Rachael’s victim impact statement was moving, not because of the words necessarily, but because of her grace under fire as she delivered a stinging indictment of individuals and institutions who failed to protect the most innocent within our society – our children. Rachael’s questions remain unanswered by those individuals who failed to comply with the law as mandated reporters, and institutions that continued to willingly turn a blind eye to the travesty that was happening right in front of them. “How much is a little girl worth?”
Rachael – if I may respond. Our children, our young people are worth the very best that our communities can give them. We owe each and every one of you a chance to retain your innocence throughout your childhood years, teenage years, and perhaps even young adult years; an opportunity to seek out whatever life has to offer you in a way that contributes to your growth, positive experiences, and learning, all while being protected from the harms that can befall you. That’s simply what responsible and caring adults do. What has happened to you and all your sister survivors is an epic failure – not because your parents and other adults failed to protect you but because there were some adults who made it impossible for us to fulfill our responsibility of protecting you. Those adults and those institutions which facilitated the criminal acts of Nassar must be held accountable to the fullest extent of the law, both at the federal and state levels. As Judge Aquilina said numerous times during the victim impact statement portion of the sentencing hearing – we have heard your voices and they are strong.
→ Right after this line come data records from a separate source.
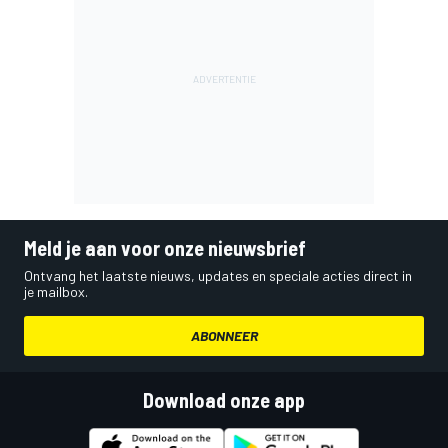
Meld je aan voor onze nieuwsbrief
Ontvang het laatste nieuws, updates en speciale acties direct in
je mailbox.
ABONNEER
Download onze app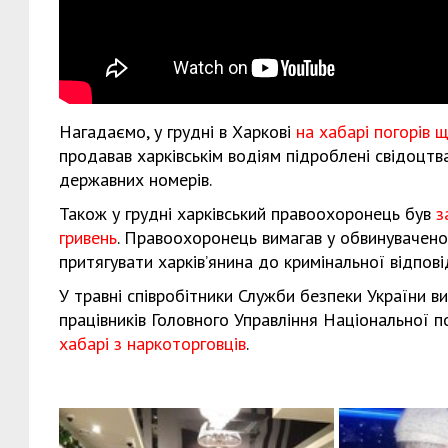
Нагадаємо, у грудні в Харкові
на хабарі погорів
продавав харківськім водіям підроблені свідоцтв
державних номерів.
Також у грудні харківський правоохоронець був
з
гривень
. Правоохоронець вимагав у обвинуваченог
притягувати харків’янина до кримінальної відпові
У травні співробітники Служби безпеки України в
працівників Головного Управління Національної пол
хабарі з наркоторговців
.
There is nothing that can be done or said that will erase or undo the harm that has been caused you. What we as leaders within our communities and organizations and all adults can do is stand up and tell the predators and the facilitators that such behavior is no longer tolerated in our society and it will be punished to the fullest extent of the law. Our children need to know with confidence that they are treasured members of our community and we will do our utmost to protect them from harm until that point in time when they can protect themselves. Rachael, you and your sister survivors have done a good thing. Each of you has started the healing or continued on that healing journey. You have also made a significant impact in that we adults now know that we, like you, cannot fully trust those in positions of authority to make the right, ethical decision. We need to remain vigilant. Thanks to each of you for your statements because we know how to improve our vigilant posture.